Mr Hancock said in a speech today: ‘I want to see bedside interventions in our hospitals so smokers who are patients are offered medication, behavioural support and follow-up checks when they go home.
‘And we need to fulfil our commitments to the obesity strategy, and set ambitious targets also on salt.’
But critics say the plans are going too far and have been tried before with no success.
Columnist and TalkRadio host, Julia Hartley-Brewer, said in an interview with the Health Secretary: ‘Everyone knows you’re not supposed to live on a kebab and cigarettes every day but clearly millions of people are doing it.
‘Why do you think this health message will get through when those other health messages haven’t?’
Mr Hancock has also said employers should give their workers free fruit, loan them bicycles and offer counselling in an attempt to keep people healthy enough to work.
Yesterday on the BBC’s Andrew Marr Show, Ms Hartley-Brewer said: ‘I’m not entirely sure it’s my boss’s job to make sure I’m fit and healthy enough, either mentally or physically, to go to work.
‘It’s about personal responsibility. If you want to be healthy, be healthy. If you’re not healthy and you can’t work then tough.’
People on Twitter have also had digs at Mr Hancock’s strategy.
Matt Kilcoyne said: ‘Cut down on the nanny state pronouncements, forced calorie counts, bans and taxes, and take responsibility for your department’.
A man called David Hardman added: ‘Taking responsibility for one’s health (or living with the consequences of poor health) when rich is fairly easy.
‘If you can’t afford luxury extras like gym membership, personal trainer, etc then it’s a bit more of a challenge. Live in the real world Mr Hancock.’
Mr Hancock said in his speech this morning the 6.6 per cent increase in A&E admissions over the last year was ‘unsustainable’.
He added: ‘Only with better prevention can our NHS be sustainable in the long term,’ and called for more interventions to give people assertive health advice.

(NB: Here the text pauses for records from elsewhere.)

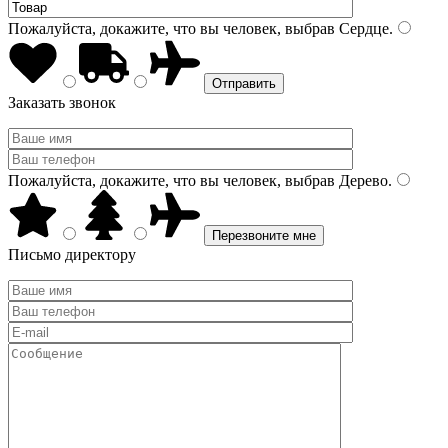
Пожалуйста, докажите, что вы человек, выбрав
Сердце
.
Заказать звонок
Пожалуйста, докажите, что вы человек, выбрав
Дерево
.
Письмо директору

Siema Iqbal, a GP, tweeted: ‘Perhaps make junk food, cheap booze and cigs less affordable and available.
Perhaps make fruit and veg, access to gyms, health education and mental health services cheaper and more available?’
And Jim Gallagher said prevention is not as effective as experts might like it to be, tweeting: ‘Hancock was spouting about preventing health problems in the population.
‘I’ve heard all this nanny state crap before and it never works. You can’t make adults do something they don’t want to do.
‘A good many poor people can’t afford healthy food just the cheapest.’
Details of how the Government’s personalised healthcare plans will work have not yet been released.